Folic acid was found to induce a dose-dependent effect on the invasive potential of trophoblast cells. Folic acid supplementation at 10−7 M was found to increase the invasive potential of trophoblasts by more than 2-fold, showing invasion enhancing effect of folic acid at physiological concentration. A dose-dependent increase in invasive potential has earlier also been observed in extravillous trophoblasts from first-trimester placental explants at folic acid concentrations of 10−6 M, 10−8 M, and 10−10 M which represent physiological ranges (17). Furthermore, treatment with the anti-folate drug methotrexate in ectopic pregnancy has been shown to reduce placental growth and trophoblast invasion due to reduced trophoblast proliferation (46). Thus, we propose that at physiological concentrations, folic acid is able to increase trophoblast invasion, and therefore, play a key role in the regulation of trophoblast invasion, which is a crucial part of placental development, while at very high concentration, it reduces the invasion drastically. This biphasic nature of the response to folic acid supplementation, therefore, emphasizes the importance of careful evaluation of concentration before implementation of supplementation during pregnancy. This issue was also highlighted in a Cochrane review of micronutrient supplementation in pregnancy (47). Concentrations higher than the current daily recommendation of 400 μg may be harmful to placental development. Specific treatment with excess folic acid also results in reduced cellular viability in the villous trophoblast (18). Although too little folic acid results in nervous tissue damage, as is accepted by the scientific community in regard to neural tube defects, a massive dose of folic acid in utero has been correlated with the development of autism in children (48).

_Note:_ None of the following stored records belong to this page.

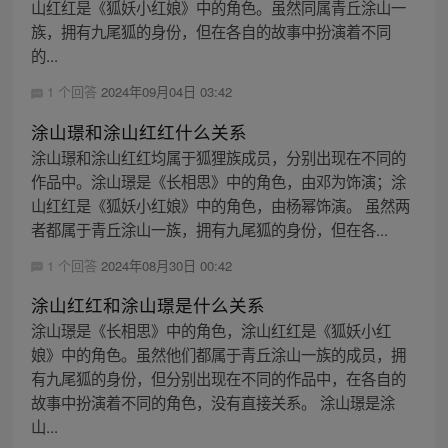
山红红是《狐妖小红娘》中的角色。虽然同属青丘涂山一
族，拥有九尾狐的身份，但在各自的故事中扮演着不同
的...
1 个回答
2024年09月04日 03:42
涂山璟和涂山红红什么关系
涂山璟和涂山红红均属于狐狸族成员，分别出现在不同的
作品中。涂山璟是《长相思》中的角色，由邓为饰演；涂
山红红是《狐妖小红娘》中的角色，由杨幂饰演。 虽然两
者都属于青丘涂山一族，拥有九尾狐的身份，但在各...
1 个回答
2024年08月30日 00:42
涂山红红和涂山璟是什么关系
涂山璟是《长相思》中的角色，涂山红红是《狐妖小红
娘》中的角色。虽然他们都属于青丘涂山一族的成员，拥
有九尾狐的身份，但分别出现在不同的作品中，在各自的
故事中扮演着不同的角色，没有直接关系。 涂山璟是涂
山...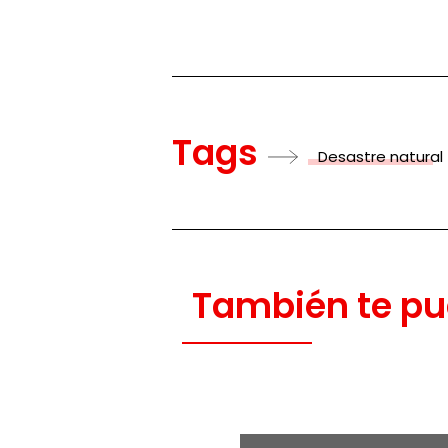
Tags
Desastre natural
También te pu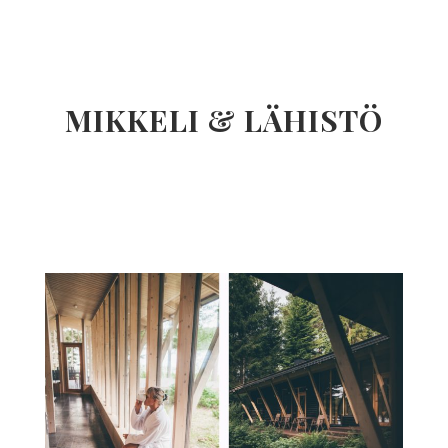
MIKKELI & LÄHISTÖ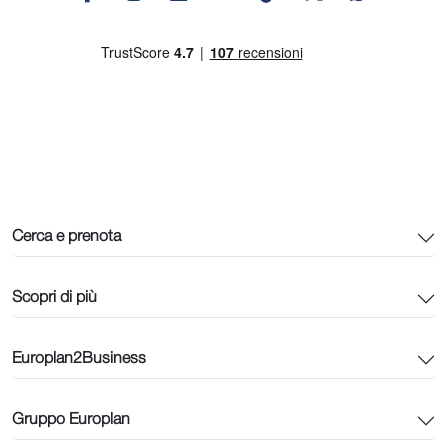
Cerca e prenota
Scopri di più
Europlan2Business
Gruppo Europlan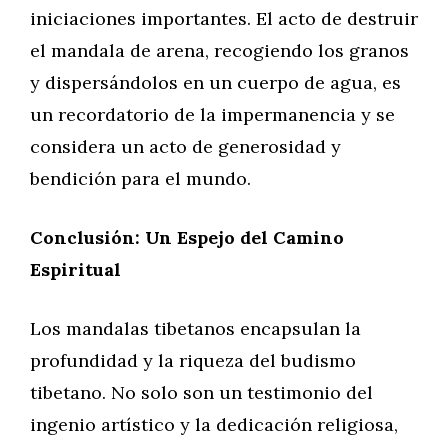
iniciaciones importantes. El acto de destruir
el mandala de arena, recogiendo los granos
y dispersándolos en un cuerpo de agua, es
un recordatorio de la impermanencia y se
considera un acto de generosidad y
bendición para el mundo.
Conclusión: Un Espejo del Camino
Espiritual
Los mandalas tibetanos encapsulan la
profundidad y la riqueza del budismo
tibetano. No solo son un testimonio del
ingenio artístico y la dedicación religiosa,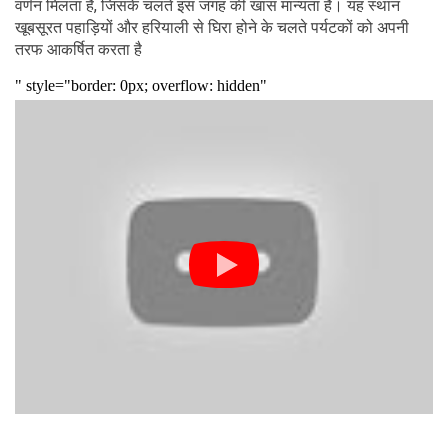
वर्णन मिलता है, जिसके चलते इस जगह की खास मान्यता है। यह स्थान
खूबसूरत पहाड़ियों और हरियाली से घिरा होने के चलते पर्यटकों को अपनी
तरफ आकर्षित करता है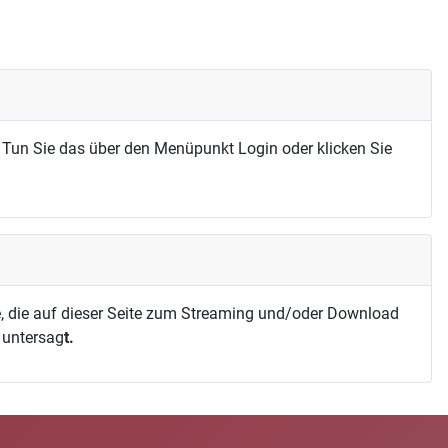
 Tun Sie das über den Menüpunkt Login oder klicken Sie
, die auf dieser Seite zum Streaming und/oder Download
h untersag
t.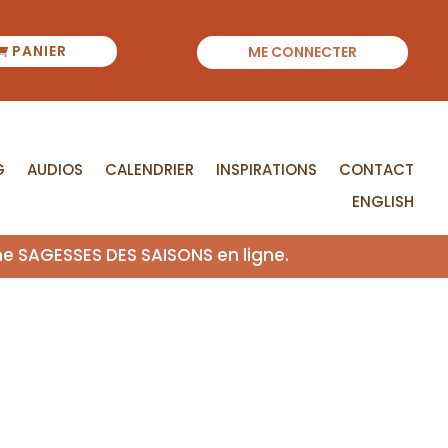
PANIER
ME CONNECTER
G
AUDIOS
CALENDRIER
INSPIRATIONS
CONTACT
ENGLISH
me SAGESSES DES SAISONS en ligne.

Investigating the molecular and epigenetic bases of the possible changes induced by folic acid supplementation on the invasive potential of trophoblasts showed a decrease in global methylation in JEG-3 and HTR-8/SVneo cells in a dose-dependent manner. Furthermore, folic acid treatment was observed to decrease the mRNA expression of DNMT1, which might be the possible reason for the reduced global methylation level. Since DNMT1 expression is known to be regulated by promoter methylation in the placenta (40) and supplementation of folate may be inducing promoter methylation of DNMT1, resulting in its decreased mRNA expression. Recent data have implicated a role for the downregulation of DNMT1 in the invasive and migratory potential of some cancer cells. Inhibition of the DNMT1 activity in prostate cancer-derived PC3 cells enhanced invasiveness and migratory capacity (44). However, global hypomethylation in the absence of DNMT1 down-regulation has been observed in human cytotrophoblast stem cells, suggesting that DNMT1 down-regulation is not an absolute requirement for genomic hypomethylation in all instances (40), therefore highlighting the role of other DNMTs in global hypomethylation of the placenta. This is further supported by our observation that downregulation of DNMT3A upon folic acid treatment and a significantly strong correlation between global methylation vs DNMT3A mRNA expression (r = 0.99, p < 0.05) upon folic acid treatment. From these observations, we suggest that DNMT1 and DNMT3A play a combined role in the down-regulation of the observed decrease in global methylation of placental trophoblasts resulting in their increased invasive potential.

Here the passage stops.